En Washington ya no se hacen los sorprendidos: ahora hasta lo ponen por escrito. Senadores republicanos y demócratas —sí, ese raro momento de consenso bipartidista— acaban de presentar una iniciativa que, sin decirlo de frente, desmonta uno de los mitos más útiles de la guerra contra el narco: que los cárteles viven exclusivamente de la droga.
Resulta que no. Que también —y cada vez más— viven del petróleo.
La propuesta, encabezada por el texano John Cornyn y la demócrata Jacky Rosen, busca obligar al Pentágono a entregarle al Capitolio un reporte detallado sobre el robo y contrabando de hidrocarburos mexicanos. Traducido: Washington quiere cifras, rutas, nombres y recomendaciones sobre el negocio del huachicol, ese que durante años fue tratado como delito menor mientras financiaba estructuras criminales de escala industrial .
Un delito que por supuesto ha incluido en la trama delictiva a gobernadores de Morena como Americo Villarreal y ex-gobernadores como Francisco Javier Garcia Cabeza de Vaca (PAN) en la trama, todos en alianza con Carteles.
Cornyn lo dice sin rodeos, aunque con el tono diplomático de quien apenas está “descubriendo” algo evidente: los cárteles ya no sólo trafican drogas, ahora perfeccionan métodos para robar combustible, moverlo en el mercado negro y convertirlo en caja chica para todo lo demás —desde narcotráfico hasta trata de personas.
Pero el dato clave no está en la denuncia, sino en la admisión implícita: el huachicol no es un ingreso marginal, es una columna financiera.
Rosen lo remata aún más claro: el robo de combustible es ya “la fuente de ingresos no relacionados con el narcotráfico más importante” para los cárteles.

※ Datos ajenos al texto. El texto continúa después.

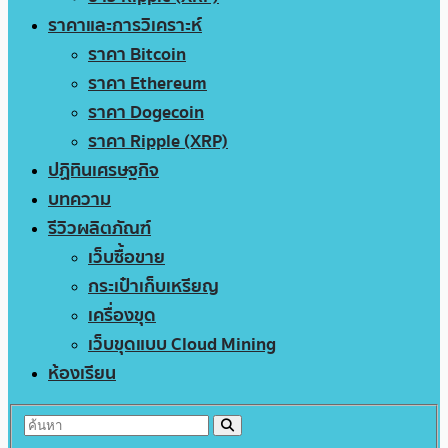
ราคาและการวิเคราะห์
ราคา Bitcoin
ราคา Ethereum
ราคา Dogecoin
ราคา Ripple (XRP)
ปฏิทินเศรษฐกิจ
บทความ
รีวิวผลิตภัณฑ์
เว็บซื้อขาย
กระเป๋าเก็บเหรียญ
เครื่องขุด
เว็บขุดแบบ Cloud Mining
ห้องเรียน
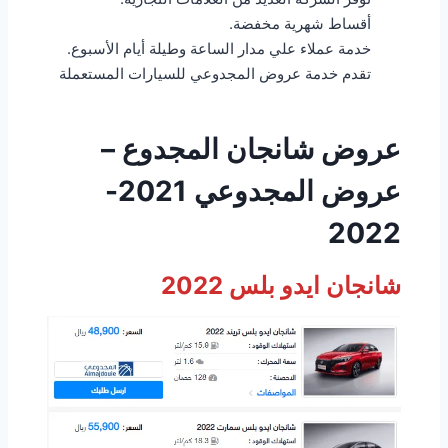
أقساط شهرية مخفضة.
خدمة عملاء علي مدار الساعة وطيلة أيام الأسبوع.
تقدم خدمة عروض المجدوعي للسيارات المستعملة
عروض شانجان المجدوع –
عروض المجدوعي 2021-
2022
شانجان ايدو بلس 2022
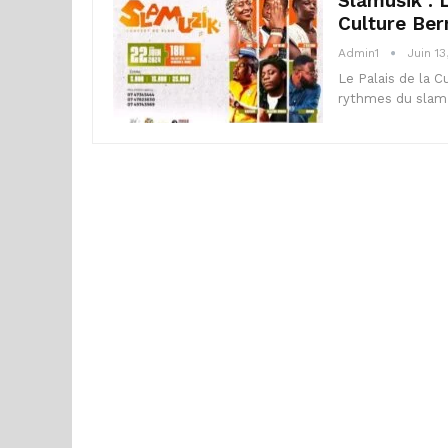
Slamusik : 
Culture Ber
Admin1
Juin 13
Le Palais de la C
rythmes du slam i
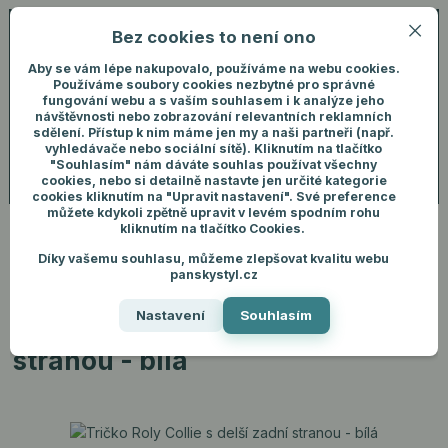
Bez cookies to není ono
0
ks
+420 731 292 460
CZK
0 Kč
(Po-Pá, 8-16 hod.)
Aby se vám lépe nakupovalo, používáme na webu cookies.
Používáme soubory cookies nezbytné pro správné
fungování webu a s vaším souhlasem i k analýze jeho
Menu
Přihlášení
návštěvnosti nebo zobrazování relevantních reklamních
sdělení. Přístup k nim máme jen my a naši partneři (např.
vyhledávače nebo sociální sítě). Kliknutím na tlačítko
"Souhlasím" nám dáváte souhlas používat všechny
Hledat
cookies, nebo si detailně nastavte jen určité kategorie
cookies kliknutím na "Upravit nastavení". Své preference
můžete kdykoli zpětně upravit v levém spodním rohu
kliknutím na tlačítko Cookies.
Díky vašemu souhlasu, můžeme zlepšovat kvalitu webu
Úvod
Pánské oblečení
Trička
Tričko Roly Collie s delší zadní stranou
panskystyl.cz
- bílá
Nastavení
Souhlasím
Tričko Roly Collie s delší zadní
stranou - bílá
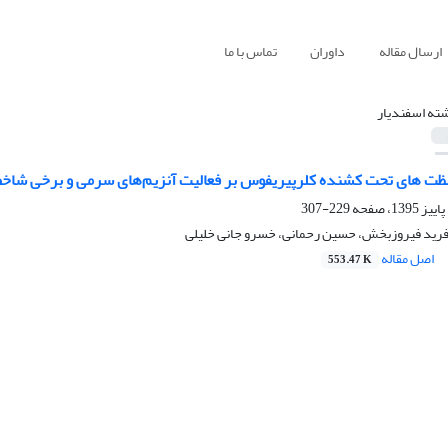
ارسال مقاله
داوران
تماس با ما
ته اسفندیار
 های تحت کشنده کلرپیریفوس بر فعالیت آنزیم‌های سرمی و برخی شاخص‌های استرس
229-307
فرید فیروزبخش، حسین رحمانی، خسرو جانی خلیلی
اصل مقاله
553.47 K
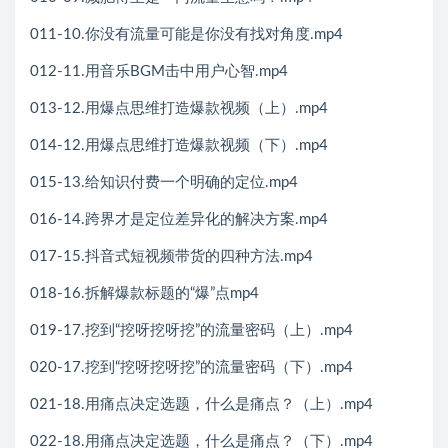
011-10.你没有流量可能是你没有找对角度.mp4
012-11.用音乐BGM击中用户心智.mp4
013-12.用爆点思维打造爆款视频（上）.mp4
014-12.用爆点思维打造爆款视频（下）.mp4
015-13.给知识付费一个明确的定位.mp4
016-14.跨界才是定位差异化的解决方案.mp4
017-15.抖音式短视频带货的四种方法.mp4
018-16.拆解爆款标题的“爆”点mp4
019-17.挖到“挖呀挖呀挖”的流量密码（上）.mp4
020-17.挖到“挖呀挖呀挖”的流量密码（下）.mp4
021-18.用痛点决定选题，什么是痛点？（上）.mp4
022-18.用痛点决定选题，什么是痛点？（下）.mp4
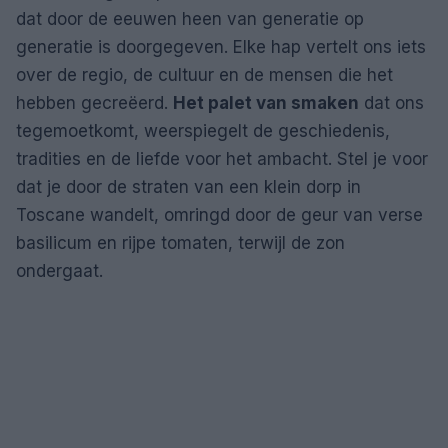
dat door de eeuwen heen van generatie op
generatie is doorgegeven. Elke hap vertelt ons iets
over de regio, de cultuur en de mensen die het
hebben gecreëerd.
Het palet van smaken
dat ons
tegemoetkomt, weerspiegelt de geschiedenis,
tradities en de liefde voor het ambacht. Stel je voor
dat je door de straten van een klein dorp in
Toscane wandelt, omringd door de geur van verse
basilicum en rijpe tomaten, terwijl de zon
ondergaat.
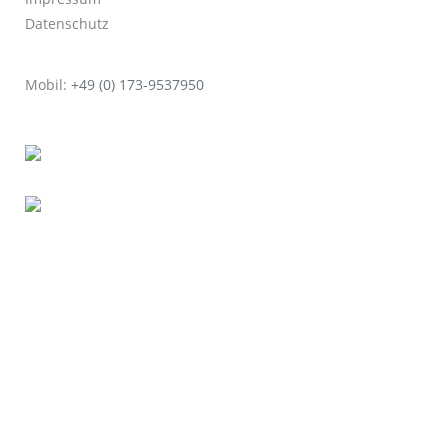
Datenschutz
Mobil:
+49 (0) 173-9537950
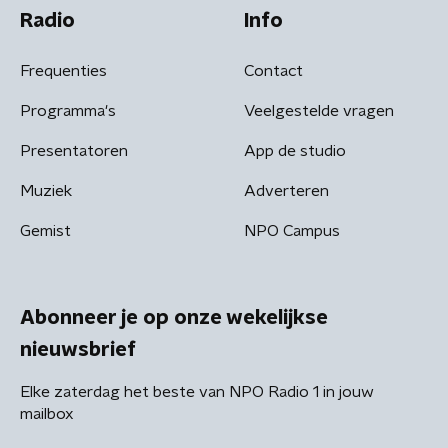
Radio
Info
Frequenties
Contact
Programma's
Veelgestelde vragen
Presentatoren
App de studio
Muziek
Adverteren
Gemist
NPO Campus
Abonneer je op onze wekelijkse
nieuwsbrief
Elke zaterdag het beste van NPO Radio 1 in jouw
mailbox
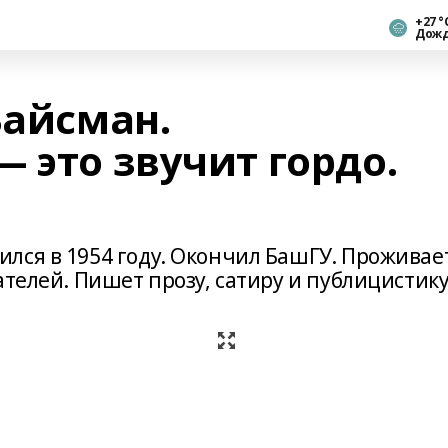
+27 °
Дож
Вайсман.
 это звучит гордо.
лся в 1954 году. Окончил БашГУ. Проживае
ателей. Пишет прозу, сатиру и публицистику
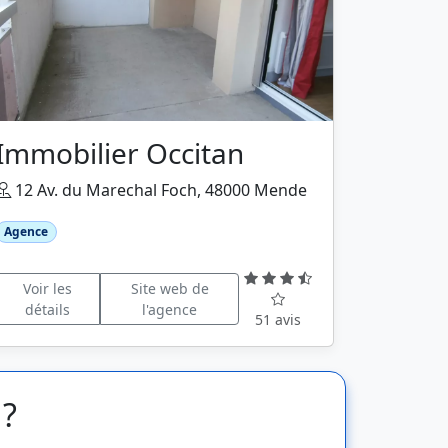
Immobilier Occitan
12 Av. du Marechal Foch, 48000 Mende
Agence
Voir les
Site web de
détails
l'agence
51 avis
 ?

Es decir, lo que durante años se vendió como organizaciones “narco” en realidad opera como conglomerados criminales diversificados, donde la droga es sólo una línea de negocio.
Y aquí es donde la narrativa empieza a desmoronarse.
Porque si el músculo económico viene del robo de hidrocarburos —un delito que requiere infraestructura, complicidad institucional, control territorial y redes logísticas complejas— entonces el problema deja de ser exclusivamente de “narcotráfico” y se acerca peligrosamente a algo más estructural: captura de sectores energéticos, corrupción sistémica y economías criminales insertadas en mercados formales.
La iniciativa, bautizada con el rimbombante nombre de “Ley para Detener el Fomento a la Violencia de los Cárteles”, ordena al Pentágono no sólo diagnosticar el fenómeno, sino proponer cómo combatirlo, compartir inteligencia y fortalecer capacidades. Es decir, meter a Defensa en un negocio que huele más a petróleo que a cocaína.
Y por si quedaban dudas de que esto ya cruzó la frontera, los senadores mencionan directamente esquemas de contrabando transnacional, incluyendo redes vinculadas al CJNG que ya fueron sancionadas por el Departamento del Tesoro en 2025. El mensaje es claro: el huachicol ya no es un problema local ni folclórico; es un asunto de seguridad nacional para Estados Unidos.
Lo interesante no es la iniciativa en sí —que todavía tiene que sobrevivir al viacrucis legislativo—, sino lo que revela: en el Capitolio ya entendieron que los llamados “narcos” hace tiempo dejaron de ser sólo narcos.
Son operadores de mercados ilegales diversificados, donde el petróleo robado vale tanto o más que la droga.
Y mientras en México se sigue repitiendo el guion de siempre, en Washington ya están ajustando el diagnóstico.